Throwing their weight behind online fundraising for the country’s recovery, Taufatofua and other Tongan athletes, like international rugby players Hosea Saumaki and Malakai Fekitoa, who both play in Britain, are using their star power to focus the world’s attention on an island country that is seldom in the media spotlight.

Just more than 100,000 people live in Tonga itself, with an estimated 150,000 people making up its diaspora.

“We end up in all different corners,” said Taufatofua, who has competed in taekwondo and, more improbably, cross-country skiing in the Olympics, becoming the first person since 1924 to participate in three successive Games. “We’re voyagers, right?”

Between them, New Zealand and Australia, where Taufatofua lives, are home to an estimated 120,000 Tongans. While they have maintained a strong sense of community, the pandemic has made it difficult to gather and give.

Church services have been held on Zoom for so long that, at one Tongan church in Melbourne, Australia, spiders took up residence in the lock on the front door.

“Because of the pandemic and because of the restrictions, we know we can’t get together,” said Mele Makelesi Facci, a Tongan community leader living in Melbourne.

Instead of a major fundraising event with, say, traditional dancing, Facci and other members of the community have turned to virtual solutions like radio events to raise money and awareness about Tonga’s plight.

In the immediate term, people there need cash, clean water and food, to replace contaminated supplies and crops damaged by a coating of ash. Later on, they will need supplies to replace damaged buildings, tractors to till the ashy soil and boats to connect Tonga’s more remote islands with its mainland.

Getting those funds and goods across the Pacific is currently a hugely complicated endeavor. Besides the challenges in transferring money, the pandemic has caused upheaval in the highly intricate and interconnected global supply chain, producing a shortage of shipping containers, as well as space on the boats that carry them.

Auckland, New Zealand, which is home to 60,000 Tongans, has become a center for people to send goods to Tonga. More than 20 shipping containers, many holding drums of water and groceries with messages of love scrawled on their sides, will soon arrive in Tonga, said Jenny Salesa, a member of the New Zealand Parliament who is of Tongan descent.

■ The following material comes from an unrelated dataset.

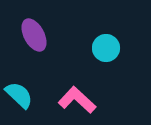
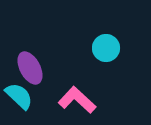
purple ellipse: moved 4 px left, 33 px down
cyan semicircle: moved 1 px down
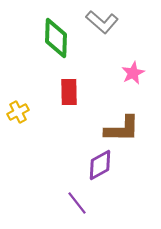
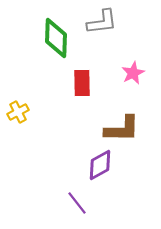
gray L-shape: rotated 48 degrees counterclockwise
red rectangle: moved 13 px right, 9 px up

While most of those goods are direct remittances from New Zealand residents to family members in Tonga, many other people came to the stadium where the effort was being organized simply to send things to anyone who needed them, Salesa said.

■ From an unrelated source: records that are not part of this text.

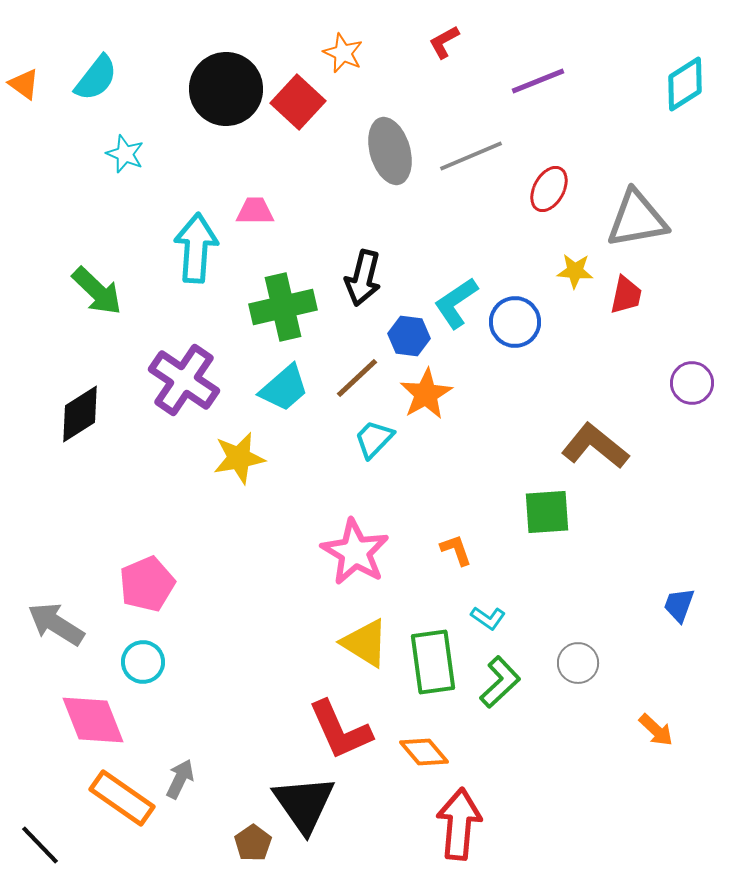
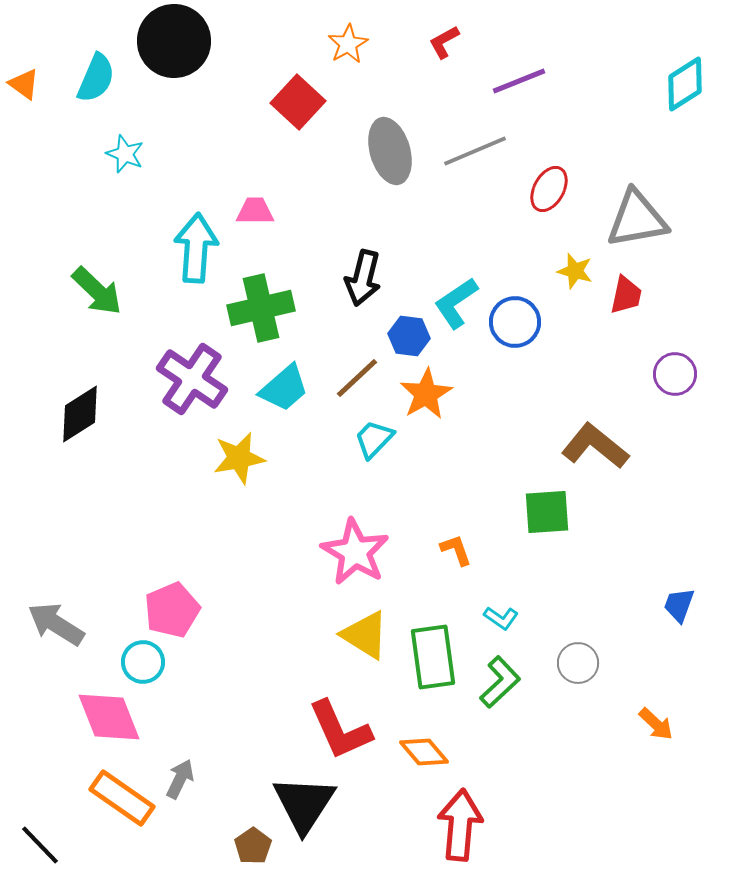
orange star at (343, 53): moved 5 px right, 9 px up; rotated 18 degrees clockwise
cyan semicircle at (96, 78): rotated 15 degrees counterclockwise
purple line at (538, 81): moved 19 px left
black circle at (226, 89): moved 52 px left, 48 px up
gray line at (471, 156): moved 4 px right, 5 px up
yellow star at (575, 271): rotated 12 degrees clockwise
green cross at (283, 307): moved 22 px left, 1 px down
purple cross at (184, 380): moved 8 px right, 1 px up
purple circle at (692, 383): moved 17 px left, 9 px up
pink pentagon at (147, 584): moved 25 px right, 26 px down
cyan L-shape at (488, 618): moved 13 px right
yellow triangle at (365, 643): moved 8 px up
green rectangle at (433, 662): moved 5 px up
pink diamond at (93, 720): moved 16 px right, 3 px up
orange arrow at (656, 730): moved 6 px up
black triangle at (304, 804): rotated 8 degrees clockwise
red arrow at (459, 824): moved 1 px right, 1 px down
brown pentagon at (253, 843): moved 3 px down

“In the face of such huge tragedy like this, a twin disaster of a volcanic eruption and a tsunami, Tongans have united, have come together, to send their ‘ofa, their aroha,” she said, using the Tongan and Indigenous New Zealand words for love.

Taufatofua, the Tongan Olympian, has so far raised more than $750,000 toward a $1 million goal. He hopes to fund the rebuilding of at least one school, he said.

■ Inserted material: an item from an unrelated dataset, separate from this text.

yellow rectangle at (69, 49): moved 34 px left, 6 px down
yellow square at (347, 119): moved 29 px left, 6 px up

Donations have rolled in from Tongans and others who care about them. Taufatofua said he had received messages from across the world, including from the parents of a little boy in Japan who had donated his allowance to send bread to people in the Ha’apai region, where Taufatofua’s father is from.

“Tongans have such big personalities and hearts that everyone seems to know one,” Taufatofua said. “The number is small, but the personality and the giving is big.”